Since this is very similar to the current X chromosome/autosome ratio of bonobos (which is 0.85) the researchers suggest that it has been stable for much longer and the common ancestor with humans and chimps may also have had 2 females for every male. However, there is no actual data behind this inference (other than the bonobo data) so it remains rather speculative and more research is needed.
Overall this is some top quality research filling a very real gap in our knowledge. It appears to be rigorously done and has already yielded a lot of interesting information on the evolution of the bonobo, not all of which I’ve written about here. On top of that there’s the vast potential for further work to utilise this data and make some fascinating discoveries.
As if that wasn’t enough it’s also rather well written too. I make no bones about the fact genetics is not my strong suit yet I was able to understand most of what they said. Granted there were still a few bits that flew over my head I thought it was very accessible given the subject matter. If you have access to Nature I would thoroughly recommend you go have a read of it yourself.

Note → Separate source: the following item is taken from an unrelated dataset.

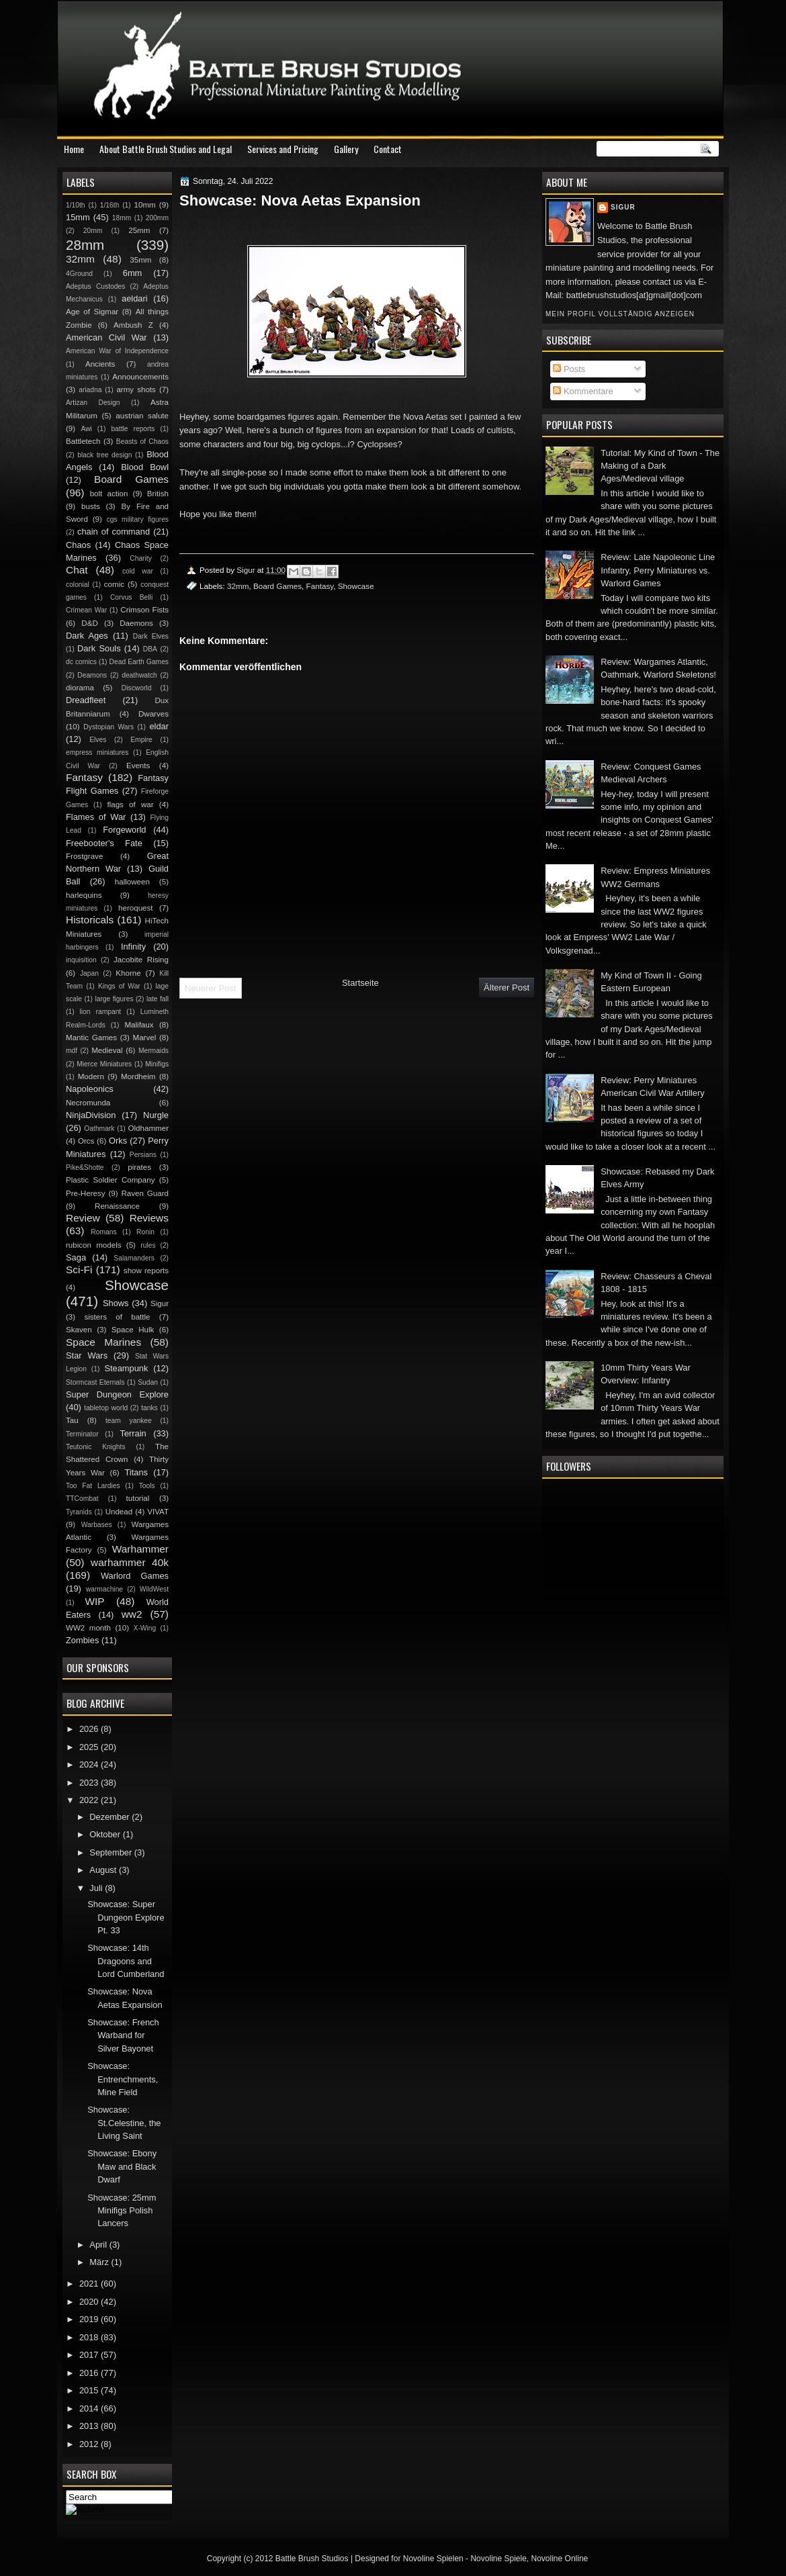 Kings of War (119, 986)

|Prüfer, K., Munch, K., Hellmann, I., Akagi, K., Miller, J., Walenz, B., Koren, S., Sutton, G., Kodira, C., Winer, R., Knight, J., Mullikin, J., Meader, S., Ponting, C., Lunter, G., Higashino, S., Hobolth, A., Dutheil, J., Karakoç, E., Alkan, C., Sajjadian, S., Catacchio, C., Ventura, M., Marques-Bonet, T., Eichler, E., André, C., Atencia, R., Mugisha, L., Junhold, J., Patterson, N., Siebauer, M., Good, J., Fischer, A., Ptak, S., Lachmann, M., Symer, D., Mailund, T., Schierup, M., Andrés, A., Kelso, J., & Pääbo, S. (2012). The bonobo genome compared with the chimpanzee and human genomes Nature DOI: 10.1038/nature11128|
*I’ve always wondered whether the insult “troglodyte” comes from the chimpanzee taxonomical name or vice versa.